Build resilient systems at scale
May 27–29, 2015 • Santa Clara, CA

Building self-healing systems

Todd Minnella (conDati, Inc.), Matt Solnit (SOASTA, Inc.)
1:30pm–3:00pm Wednesday, 05/27/2015
Location: Mission City M1-2
Average rating: **...
(2.11, 19 ratings)

Prerequisite Knowledge

We would recommend that attendees be comfortable with a Linux command-line, and have some familiarity with the programmatic use of service APIs.

Materials or downloads needed in advance

Attendees may want to bring: * a mobile phone or laptop with a web browser * a device for taking down notes and ideas


In this tutorial we will walk attendees through setting up three examples of self-healing behaviors using a typical front-end Linux system running Java. Our examples will illustrate what is possible using current tools and APIs.
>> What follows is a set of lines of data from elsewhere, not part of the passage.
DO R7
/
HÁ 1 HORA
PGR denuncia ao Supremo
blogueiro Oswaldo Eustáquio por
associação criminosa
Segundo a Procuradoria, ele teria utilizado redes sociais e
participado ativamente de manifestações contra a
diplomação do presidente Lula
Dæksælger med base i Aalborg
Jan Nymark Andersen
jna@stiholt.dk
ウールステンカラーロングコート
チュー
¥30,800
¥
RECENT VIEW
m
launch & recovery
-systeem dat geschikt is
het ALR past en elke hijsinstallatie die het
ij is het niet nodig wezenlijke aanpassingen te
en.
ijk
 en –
This session is targeted at entry- to mid-level technology professionals working in a DevOps role. We will implement our techniques on a demonstration system, and will demonstrate each technique working in real time.

As part of this tutorial, we will cover the following:

  • Challenges faced by distributed systems
  • Infrastructure characteristics that can mitigate failure impact
  • Benefits and risks of self-healing behaviors
  • Testing requirements
  • Ideas for automation opportunities

We’ll cover three examples of self-healing behaviors that, together, represent an arc of capabilities that can help make running and managing a large, reliable distributed system possible without needing a large operations staff. Our system automation examples will demonstrate the following, each triggered in response to a monitor or metric that uses an appropriate threshold:

  • An external script triggering a full garbage collection of a Java process
  • Removing a system from service (using a DNS API), rebooting it, validating it, and returning it to service
  • Identifying a problem that a restart did not fix, collecting log files, and logging a defect

Following our examples and demonstrations, we will discuss our real-world experiences with these and similar techniques. Attendees at this tutorial should walk away with a better understanding of what the tools of today make possible.
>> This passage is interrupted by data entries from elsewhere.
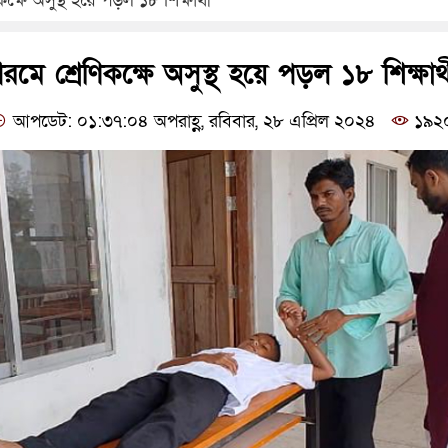
্ষে অসুস্থ হয়ে পড়ল ১৮ শিক্ষার্থী
ে শ্রেণিকক্ষে অসুস্থ হয়ে পড়ল ১৮ শিক্ষার্থ
আপডেট: ০১:৩৭:০৪ অপরাহ্ণ, রবিবার, ২৮ এপ্রিল ২০২৪
১৯২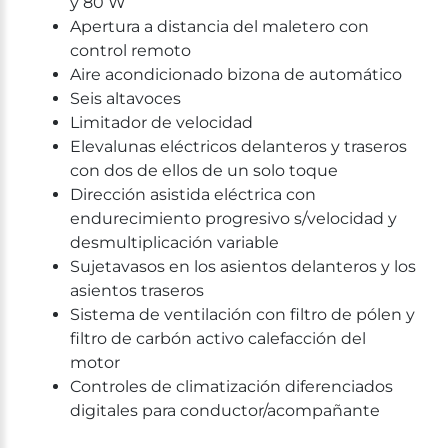
y 80 W
Apertura a distancia del maletero con
control remoto
Aire acondicionado bizona de automático
Seis altavoces
Limitador de velocidad
Elevalunas eléctricos delanteros y traseros
con dos de ellos de un solo toque
Dirección asistida eléctrica con
endurecimiento progresivo s/velocidad y
desmultiplicación variable
Sujetavasos en los asientos delanteros y los
asientos traseros
Sistema de ventilación con filtro de pólen y
filtro de carbón activo calefacción del
motor
Controles de climatización diferenciados
digitales para conductor/acompañante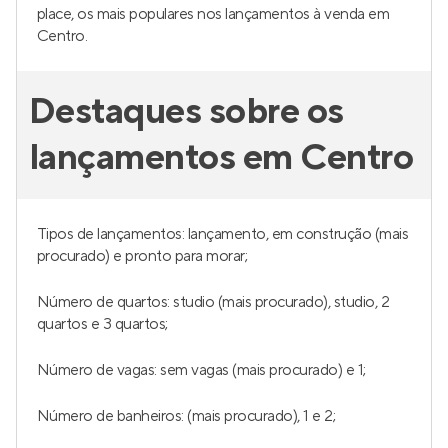
place, os mais populares nos lançamentos à venda em
Centro.
Destaques sobre os
lançamentos em Centro
Tipos de lançamentos: lançamento, em construção (mais
procurado) e pronto para morar;
Número de quartos: studio (mais procurado), studio, 2
quartos e 3 quartos;
Número de vagas: sem vagas (mais procurado) e 1;
Número de banheiros: (mais procurado), 1 e 2;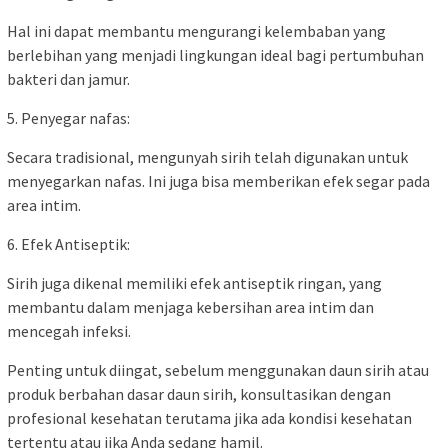
Hal ini dapat membantu mengurangi kelembaban yang
berlebihan yang menjadi lingkungan ideal bagi pertumbuhan
bakteri dan jamur.
5. Penyegar nafas:
Secara tradisional, mengunyah sirih telah digunakan untuk
menyegarkan nafas. Ini juga bisa memberikan efek segar pada
area intim.
6. Efek Antiseptik:
Sirih juga dikenal memiliki efek antiseptik ringan, yang
membantu dalam menjaga kebersihan area intim dan
mencegah infeksi.
Penting untuk diingat, sebelum menggunakan daun sirih atau
produk berbahan dasar daun sirih, konsultasikan dengan
profesional kesehatan terutama jika ada kondisi kesehatan
tertentu atau jika Anda sedang hamil.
We hope to instill a can-do attitude – these techniques are practical to implement, and can help make your operations team look like efficient superheroes!

Photo of Todd Minnella

Todd Minnella

conDati, Inc.

Todd is a web operations professional with experience in designing, building, and managing IT infrastructure for both central services and externally-facing applications. He’s been helping people to be more productive with their computers and IT systems for over 25 years (his first gig was supporting Apple IIes and IIcs at a computer summer school), and his favorite operating system is Tru64.

Todd is currently leading a team responsible for the SaaS operations of SOASTA. As part of his job, he enjoys creating and supporting systems that are so stable that he can sleep without early-morning chirps from his phone.

Photo of Matt Solnit

Matt Solnit


Matt Solnit is VP of engineering for server-side infrastructure at SOASTA, the leader in web and mobile performance analytics.